A riceverli è stato il ministro dello Sviluppo Economico Carlo Calenda, presidente di turno del G7 energia. Gli attivisti hanno poi ricordato l’importanza di rispettare gli impegni presi alla Conferenza sul Clima di Parigi, chiedendo inoltre di isolare le posizioni negazioniste e anti-scientifiche della nuova amministrazione Trump, che al G7 è rappresentata dal segretario del dipartimento energia Rick Perry.

Ma la risposta non è ancora soddisfacente.

“Il ministro Calenda ci ha confermato che c’è la volontà di rispettare gli impegni presi alla COP21 e che l’Italia farà la sua parte, ma questo non basta. Se davvero vogliamo mantenere l’aumento di temperatura entro i 2°C, o ancor meglio sotto la soglia di 1,5°C, bisogna fare molto di più. E l’Italia, che ha la presidenza di turno del G7, deve dare l’esempio non limitandosi a fare i compiti a casa ma facendo pressione su chi non sembra prendere sul serio i cambiamenti climatici”, ha dichiarato Luca Iacoboni, responsabile della campagna clima e energia di Greenpeace Italia.

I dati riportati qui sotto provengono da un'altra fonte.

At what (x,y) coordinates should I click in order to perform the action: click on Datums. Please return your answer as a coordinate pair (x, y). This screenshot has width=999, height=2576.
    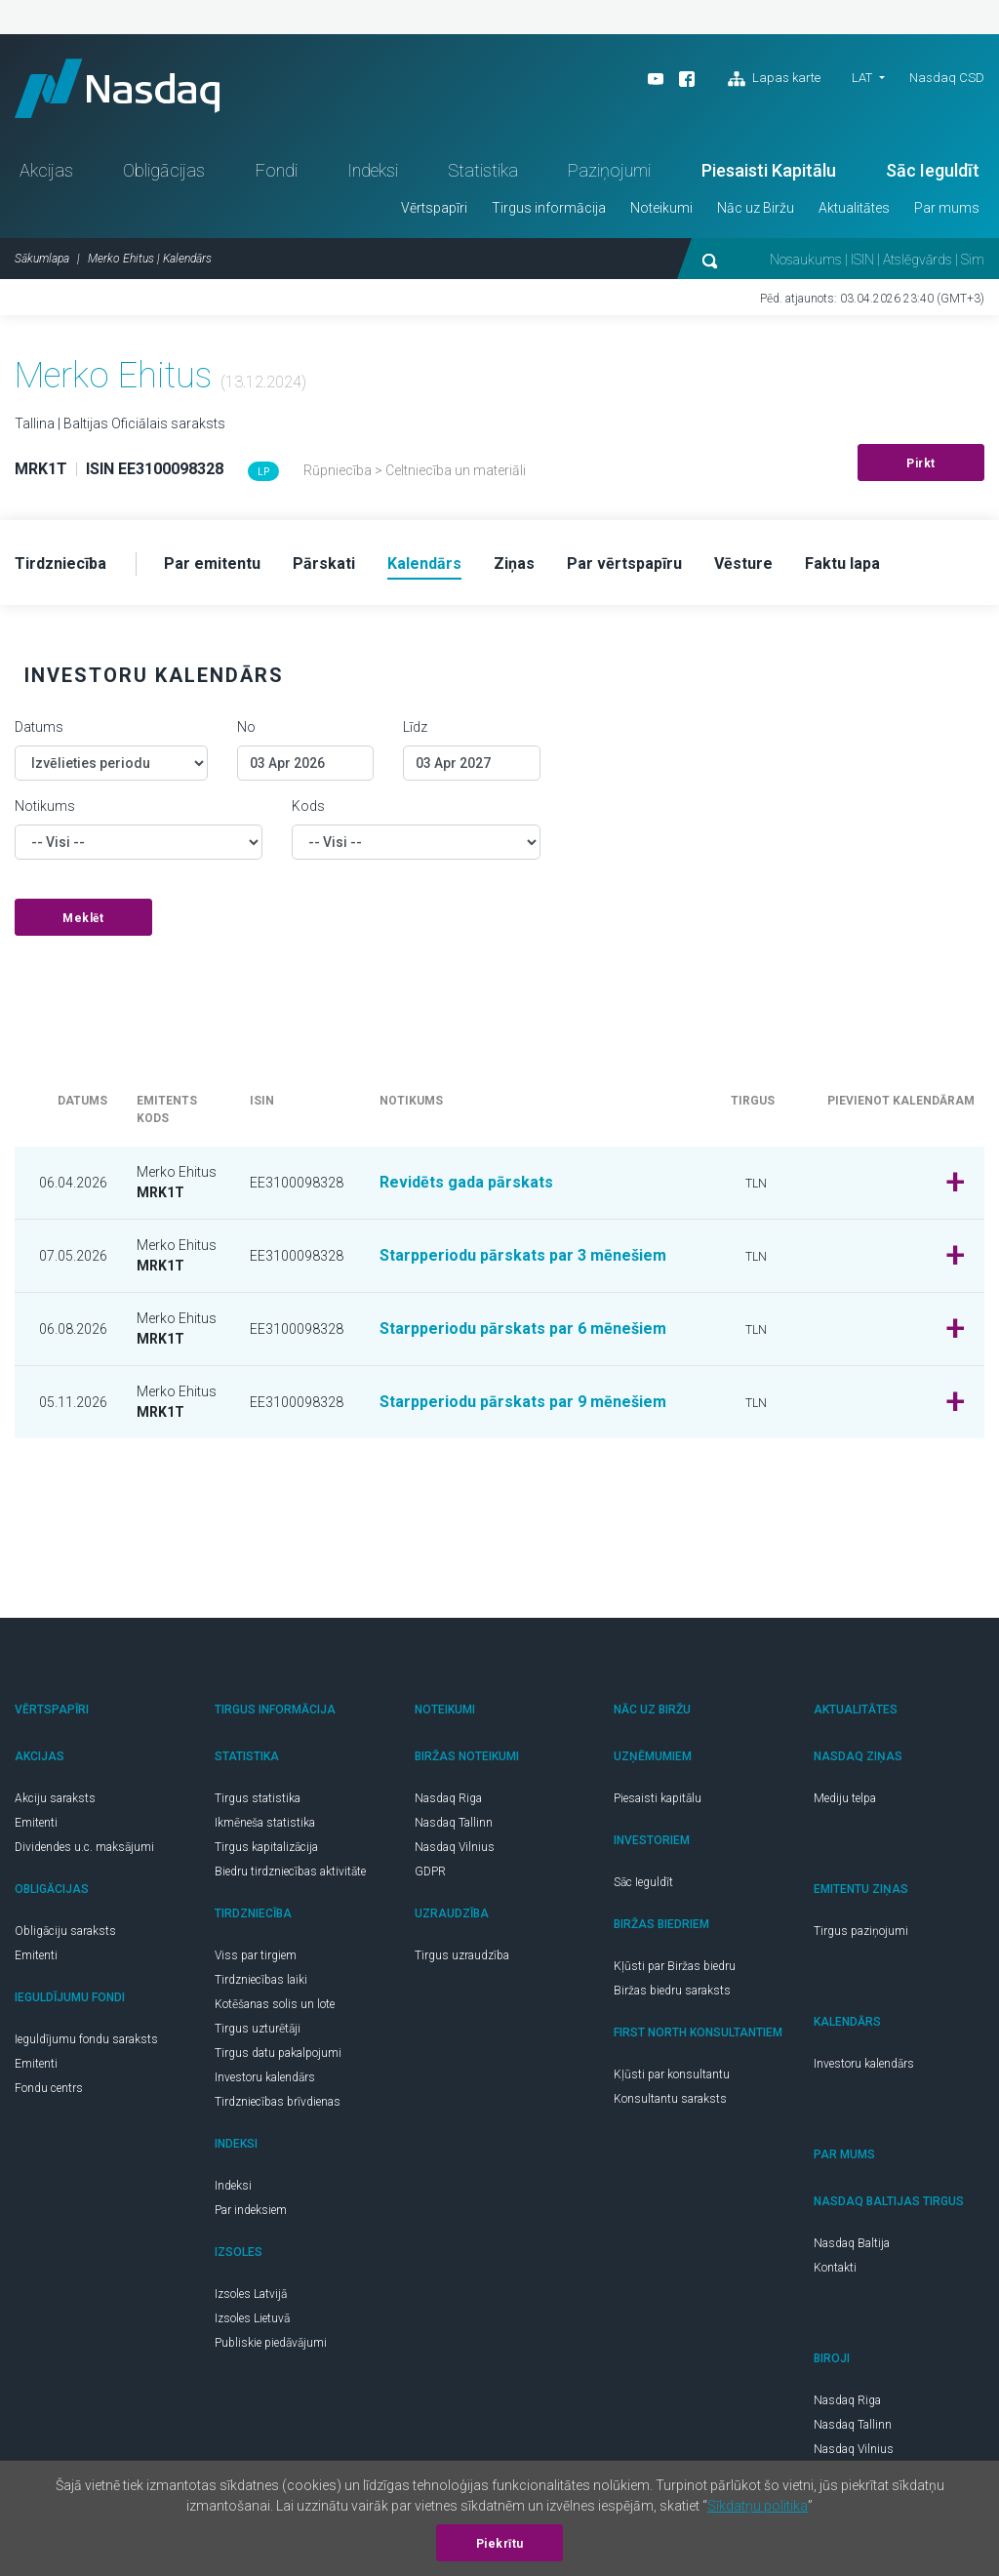
    Looking at the image, I should click on (39, 727).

Lo scorso anno ha fatto registrare un sorprendente e forse definitivo punto di non ritorno per il carbone, la più importante fonte di emissioni di CO2, con tre dei Paesi del G7 (Canada, Regno Unito, Francia) che hanno annunciato le date in cui abbandoneranno completamente questa fonte inquinante. Nel frattempo, la chiusura di centrali continua sia negli Stati Uniti che in Europa, la costruzione di oltre 100 nuovi impianti è stata fermata in Cina e India e, a livello globale, l’avvio di nuovi progetti per centrali a carbone ha avuto un calo del 62%.

gpeaceg7

Intanto, secondo quanto dichiarato da Calenda nella settimana del 18 aprile verrà presentata in audizione alla Camera la nuova Strategia Energetica Nazionale.

“L’auspicio è che non sia l’ennesimo piano energetico basato sulle fonti fossili, ma purtroppo la decisione di separare la SEN dal Piano integrato energia e clima sembrerebbe confermare l’idea del ministro di mettere al centro del piano energetico il gas, relegando le energie rinnovabili a una fonte marginale, senza prendere impegni per un definitivo abbandono del carbone. Speriamo che il ministro ci smentisca con i fatti, ma ad oggi il governo sembra avere davvero poca ambizione. Non è questo ciò che ci aspettiamo da un Paese investito della presidenza del G7, e non smetteremo di farlo presente al governo, conclude Iacoboni.